• YOUR OBJECTIVE
Reproduce the records below exactly; no pictures.

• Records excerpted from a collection
________

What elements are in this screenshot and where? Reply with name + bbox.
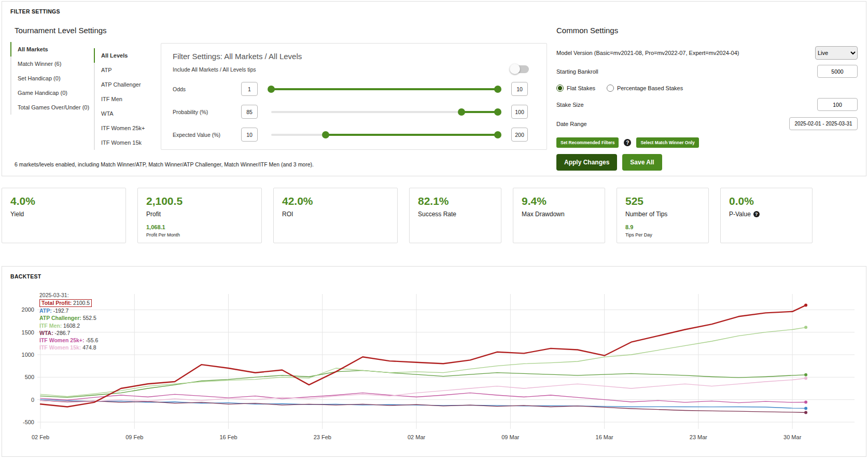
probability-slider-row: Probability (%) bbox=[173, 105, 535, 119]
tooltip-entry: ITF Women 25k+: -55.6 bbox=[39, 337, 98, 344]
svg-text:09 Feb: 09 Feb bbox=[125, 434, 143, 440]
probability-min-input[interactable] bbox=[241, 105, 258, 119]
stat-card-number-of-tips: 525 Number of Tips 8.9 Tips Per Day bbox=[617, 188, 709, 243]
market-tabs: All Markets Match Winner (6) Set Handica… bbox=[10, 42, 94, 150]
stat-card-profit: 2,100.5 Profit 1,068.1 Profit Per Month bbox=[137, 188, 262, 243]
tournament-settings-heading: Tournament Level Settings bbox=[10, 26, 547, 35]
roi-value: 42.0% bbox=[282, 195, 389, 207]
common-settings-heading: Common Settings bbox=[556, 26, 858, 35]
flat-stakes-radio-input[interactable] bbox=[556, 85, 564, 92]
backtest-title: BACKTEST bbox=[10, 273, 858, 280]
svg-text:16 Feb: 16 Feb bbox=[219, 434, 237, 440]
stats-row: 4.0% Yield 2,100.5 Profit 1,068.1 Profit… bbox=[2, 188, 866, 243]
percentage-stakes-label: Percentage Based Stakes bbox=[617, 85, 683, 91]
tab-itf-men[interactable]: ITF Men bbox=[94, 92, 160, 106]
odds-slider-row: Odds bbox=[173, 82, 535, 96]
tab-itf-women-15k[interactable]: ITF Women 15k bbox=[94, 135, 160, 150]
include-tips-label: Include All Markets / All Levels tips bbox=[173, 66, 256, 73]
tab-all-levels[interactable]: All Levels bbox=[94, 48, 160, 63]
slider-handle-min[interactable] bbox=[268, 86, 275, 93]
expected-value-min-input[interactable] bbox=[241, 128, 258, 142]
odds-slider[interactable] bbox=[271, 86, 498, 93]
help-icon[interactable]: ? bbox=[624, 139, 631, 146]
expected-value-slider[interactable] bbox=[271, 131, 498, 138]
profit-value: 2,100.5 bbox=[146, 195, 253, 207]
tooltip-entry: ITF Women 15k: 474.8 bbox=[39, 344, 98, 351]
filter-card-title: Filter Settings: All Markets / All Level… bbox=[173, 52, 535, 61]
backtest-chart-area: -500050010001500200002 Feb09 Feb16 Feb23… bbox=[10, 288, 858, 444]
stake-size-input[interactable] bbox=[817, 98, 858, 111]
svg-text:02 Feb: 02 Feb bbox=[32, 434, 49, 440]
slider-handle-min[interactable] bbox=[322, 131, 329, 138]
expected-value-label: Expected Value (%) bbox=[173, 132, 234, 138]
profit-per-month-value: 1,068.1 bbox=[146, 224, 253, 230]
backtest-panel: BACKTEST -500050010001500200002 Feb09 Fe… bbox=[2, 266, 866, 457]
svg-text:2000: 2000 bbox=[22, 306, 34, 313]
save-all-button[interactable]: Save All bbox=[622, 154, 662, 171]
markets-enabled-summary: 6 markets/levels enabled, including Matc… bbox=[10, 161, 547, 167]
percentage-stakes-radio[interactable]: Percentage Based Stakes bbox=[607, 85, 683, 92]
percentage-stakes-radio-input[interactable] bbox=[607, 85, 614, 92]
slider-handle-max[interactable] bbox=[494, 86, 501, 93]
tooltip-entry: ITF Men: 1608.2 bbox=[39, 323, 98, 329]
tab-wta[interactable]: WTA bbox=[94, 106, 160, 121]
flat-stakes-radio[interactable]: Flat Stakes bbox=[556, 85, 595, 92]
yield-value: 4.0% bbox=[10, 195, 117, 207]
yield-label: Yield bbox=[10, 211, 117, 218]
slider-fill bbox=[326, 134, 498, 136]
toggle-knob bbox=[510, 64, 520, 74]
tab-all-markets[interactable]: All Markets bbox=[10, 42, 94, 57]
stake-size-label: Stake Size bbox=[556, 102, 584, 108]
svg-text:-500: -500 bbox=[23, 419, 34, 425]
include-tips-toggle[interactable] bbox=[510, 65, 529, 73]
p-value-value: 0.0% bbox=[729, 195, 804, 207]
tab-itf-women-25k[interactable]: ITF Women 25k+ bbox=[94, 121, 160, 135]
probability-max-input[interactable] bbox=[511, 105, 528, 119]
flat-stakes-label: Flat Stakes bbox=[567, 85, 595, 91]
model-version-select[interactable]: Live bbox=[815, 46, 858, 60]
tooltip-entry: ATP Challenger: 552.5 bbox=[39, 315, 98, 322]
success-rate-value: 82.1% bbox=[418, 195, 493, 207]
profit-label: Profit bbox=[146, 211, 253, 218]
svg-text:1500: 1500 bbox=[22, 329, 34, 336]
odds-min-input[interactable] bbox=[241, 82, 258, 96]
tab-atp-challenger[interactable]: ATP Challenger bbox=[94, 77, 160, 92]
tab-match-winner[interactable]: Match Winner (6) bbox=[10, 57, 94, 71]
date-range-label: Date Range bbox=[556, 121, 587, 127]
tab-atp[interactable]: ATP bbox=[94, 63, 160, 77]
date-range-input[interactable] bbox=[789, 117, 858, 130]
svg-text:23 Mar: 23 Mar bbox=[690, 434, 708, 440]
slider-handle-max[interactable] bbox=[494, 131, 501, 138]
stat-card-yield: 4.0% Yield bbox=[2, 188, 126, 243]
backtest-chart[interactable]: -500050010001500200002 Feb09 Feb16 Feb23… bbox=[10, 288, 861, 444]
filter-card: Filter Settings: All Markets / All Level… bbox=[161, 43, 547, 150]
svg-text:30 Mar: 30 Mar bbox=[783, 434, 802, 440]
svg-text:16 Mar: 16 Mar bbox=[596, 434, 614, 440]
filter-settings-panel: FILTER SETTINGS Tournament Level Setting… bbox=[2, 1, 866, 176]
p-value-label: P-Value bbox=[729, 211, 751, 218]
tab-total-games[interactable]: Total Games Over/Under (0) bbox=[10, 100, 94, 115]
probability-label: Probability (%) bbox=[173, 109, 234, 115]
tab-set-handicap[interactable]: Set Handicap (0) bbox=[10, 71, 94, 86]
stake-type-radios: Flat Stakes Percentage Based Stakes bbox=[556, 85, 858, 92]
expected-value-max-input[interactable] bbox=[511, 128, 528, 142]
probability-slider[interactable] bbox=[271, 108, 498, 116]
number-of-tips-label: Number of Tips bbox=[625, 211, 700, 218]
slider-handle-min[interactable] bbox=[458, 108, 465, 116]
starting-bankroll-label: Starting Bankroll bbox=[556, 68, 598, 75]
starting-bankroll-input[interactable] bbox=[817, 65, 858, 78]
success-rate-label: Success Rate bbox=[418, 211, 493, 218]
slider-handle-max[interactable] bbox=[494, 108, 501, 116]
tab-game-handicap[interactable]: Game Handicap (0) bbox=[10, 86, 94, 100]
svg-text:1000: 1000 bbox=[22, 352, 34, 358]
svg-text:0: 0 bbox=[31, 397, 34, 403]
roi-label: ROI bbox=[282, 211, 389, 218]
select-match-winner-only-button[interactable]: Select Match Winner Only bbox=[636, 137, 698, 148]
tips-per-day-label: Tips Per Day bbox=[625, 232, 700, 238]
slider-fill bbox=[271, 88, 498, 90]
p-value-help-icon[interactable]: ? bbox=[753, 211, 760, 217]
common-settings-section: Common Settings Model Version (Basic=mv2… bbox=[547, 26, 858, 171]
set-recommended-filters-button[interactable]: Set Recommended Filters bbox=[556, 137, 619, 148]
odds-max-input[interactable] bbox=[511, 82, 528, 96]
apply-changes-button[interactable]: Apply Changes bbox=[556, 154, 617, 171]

________

• OUTPUT OF THE EXERCISE
What elements are in this screenshot and where? Reply with name + bbox.
probability-slider-row: Probability (%) bbox=[173, 105, 535, 119]
tooltip-entry: ITF Women 25k+: -55.6 bbox=[39, 337, 98, 344]
svg-text:09 Feb: 09 Feb bbox=[125, 434, 143, 440]
probability-min-input[interactable] bbox=[241, 105, 258, 119]
stat-card-number-of-tips: 525 Number of Tips 8.9 Tips Per Day bbox=[617, 188, 709, 243]
market-tabs: All Markets Match Winner (6) Set Handica… bbox=[10, 42, 94, 150]
stat-card-profit: 2,100.5 Profit 1,068.1 Profit Per Month bbox=[137, 188, 262, 243]
tournament-settings-heading: Tournament Level Settings bbox=[10, 26, 547, 35]
roi-value: 42.0% bbox=[282, 195, 389, 207]
common-settings-heading: Common Settings bbox=[556, 26, 858, 35]
flat-stakes-radio-input[interactable] bbox=[556, 85, 564, 92]
backtest-title: BACKTEST bbox=[10, 273, 858, 280]
svg-text:16 Feb: 16 Feb bbox=[219, 434, 237, 440]
stats-row: 4.0% Yield 2,100.5 Profit 1,068.1 Profit… bbox=[2, 188, 866, 243]
percentage-stakes-label: Percentage Based Stakes bbox=[617, 85, 683, 91]
tab-itf-men[interactable]: ITF Men bbox=[94, 92, 160, 106]
odds-slider-row: Odds bbox=[173, 82, 535, 96]
tab-itf-women-15k[interactable]: ITF Women 15k bbox=[94, 135, 160, 150]
include-tips-label: Include All Markets / All Levels tips bbox=[173, 66, 256, 73]
tab-all-levels[interactable]: All Levels bbox=[94, 48, 160, 63]
slider-handle-min[interactable] bbox=[268, 86, 275, 93]
expected-value-min-input[interactable] bbox=[241, 128, 258, 142]
odds-slider[interactable] bbox=[271, 86, 498, 93]
help-icon[interactable]: ? bbox=[624, 139, 631, 146]
expected-value-slider[interactable] bbox=[271, 131, 498, 138]
profit-value: 2,100.5 bbox=[146, 195, 253, 207]
tooltip-entry: ITF Women 15k: 474.8 bbox=[39, 344, 98, 351]
filter-card-title: Filter Settings: All Markets / All Level… bbox=[173, 52, 535, 61]
backtest-chart-area: -500050010001500200002 Feb09 Feb16 Feb23… bbox=[10, 288, 858, 444]
stake-size-input[interactable] bbox=[817, 98, 858, 111]
svg-text:02 Feb: 02 Feb bbox=[32, 434, 49, 440]
slider-handle-min[interactable] bbox=[322, 131, 329, 138]
expected-value-label: Expected Value (%) bbox=[173, 132, 234, 138]
profit-per-month-value: 1,068.1 bbox=[146, 224, 253, 230]
backtest-panel: BACKTEST -500050010001500200002 Feb09 Fe… bbox=[2, 266, 866, 457]
svg-text:2000: 2000 bbox=[22, 306, 34, 313]
save-all-button[interactable]: Save All bbox=[622, 154, 662, 171]
markets-enabled-summary: 6 markets/levels enabled, including Matc… bbox=[10, 161, 547, 167]
percentage-stakes-radio[interactable]: Percentage Based Stakes bbox=[607, 85, 683, 92]
percentage-stakes-radio-input[interactable] bbox=[607, 85, 614, 92]
slider-handle-max[interactable] bbox=[494, 86, 501, 93]
tooltip-entry: ITF Men: 1608.2 bbox=[39, 323, 98, 329]
tab-wta[interactable]: WTA bbox=[94, 106, 160, 121]
flat-stakes-radio[interactable]: Flat Stakes bbox=[556, 85, 595, 92]
yield-value: 4.0% bbox=[10, 195, 117, 207]
yield-label: Yield bbox=[10, 211, 117, 218]
slider-fill bbox=[326, 134, 498, 136]
toggle-knob bbox=[510, 64, 520, 74]
tab-all-markets[interactable]: All Markets bbox=[10, 42, 94, 57]
stake-size-label: Stake Size bbox=[556, 102, 584, 108]
svg-text:-500: -500 bbox=[23, 419, 34, 425]
include-tips-toggle[interactable] bbox=[510, 65, 529, 73]
p-value-value: 0.0% bbox=[729, 195, 804, 207]
tab-itf-women-25k[interactable]: ITF Women 25k+ bbox=[94, 121, 160, 135]
probability-max-input[interactable] bbox=[511, 105, 528, 119]
flat-stakes-label: Flat Stakes bbox=[567, 85, 595, 91]
model-version-select[interactable]: Live bbox=[815, 46, 858, 60]
tooltip-entry: ATP Challenger: 552.5 bbox=[39, 315, 98, 322]
success-rate-value: 82.1% bbox=[418, 195, 493, 207]
profit-label: Profit bbox=[146, 211, 253, 218]
svg-text:1500: 1500 bbox=[22, 329, 34, 336]
odds-min-input[interactable] bbox=[241, 82, 258, 96]
tab-atp-challenger[interactable]: ATP Challenger bbox=[94, 77, 160, 92]
tab-match-winner[interactable]: Match Winner (6) bbox=[10, 57, 94, 71]
date-range-label: Date Range bbox=[556, 121, 587, 127]
tab-atp[interactable]: ATP bbox=[94, 63, 160, 77]
date-range-input[interactable] bbox=[789, 117, 858, 130]
svg-text:23 Mar: 23 Mar bbox=[690, 434, 708, 440]
slider-handle-max[interactable] bbox=[494, 131, 501, 138]
stat-card-yield: 4.0% Yield bbox=[2, 188, 126, 243]
backtest-chart[interactable]: -500050010001500200002 Feb09 Feb16 Feb23… bbox=[10, 288, 861, 444]
filter-card: Filter Settings: All Markets / All Level… bbox=[161, 43, 547, 150]
svg-text:30 Mar: 30 Mar bbox=[783, 434, 802, 440]
svg-text:16 Mar: 16 Mar bbox=[596, 434, 614, 440]
filter-settings-panel: FILTER SETTINGS Tournament Level Setting… bbox=[2, 1, 866, 176]
p-value-label: P-Value bbox=[729, 211, 751, 218]
tab-total-games[interactable]: Total Games Over/Under (0) bbox=[10, 100, 94, 115]
probability-label: Probability (%) bbox=[173, 109, 234, 115]
tab-set-handicap[interactable]: Set Handicap (0) bbox=[10, 71, 94, 86]
stake-type-radios: Flat Stakes Percentage Based Stakes bbox=[556, 85, 858, 92]
expected-value-max-input[interactable] bbox=[511, 128, 528, 142]
probability-slider[interactable] bbox=[271, 108, 498, 116]
number-of-tips-label: Number of Tips bbox=[625, 211, 700, 218]
slider-handle-min[interactable] bbox=[458, 108, 465, 116]
starting-bankroll-label: Starting Bankroll bbox=[556, 68, 598, 75]
starting-bankroll-input[interactable] bbox=[817, 65, 858, 78]
success-rate-label: Success Rate bbox=[418, 211, 493, 218]
slider-handle-max[interactable] bbox=[494, 108, 501, 116]
tab-game-handicap[interactable]: Game Handicap (0) bbox=[10, 86, 94, 100]
svg-text:1000: 1000 bbox=[22, 352, 34, 358]
svg-text:0: 0 bbox=[31, 397, 34, 403]
roi-label: ROI bbox=[282, 211, 389, 218]
select-match-winner-only-button[interactable]: Select Match Winner Only bbox=[636, 137, 698, 148]
tips-per-day-label: Tips Per Day bbox=[625, 232, 700, 238]
slider-fill bbox=[271, 88, 498, 90]
p-value-help-icon[interactable]: ? bbox=[753, 211, 760, 217]
common-settings-section: Common Settings Model Version (Basic=mv2… bbox=[547, 26, 858, 171]
set-recommended-filters-button[interactable]: Set Recommended Filters bbox=[556, 137, 619, 148]
odds-max-input[interactable] bbox=[511, 82, 528, 96]
apply-changes-button[interactable]: Apply Changes bbox=[556, 154, 617, 171]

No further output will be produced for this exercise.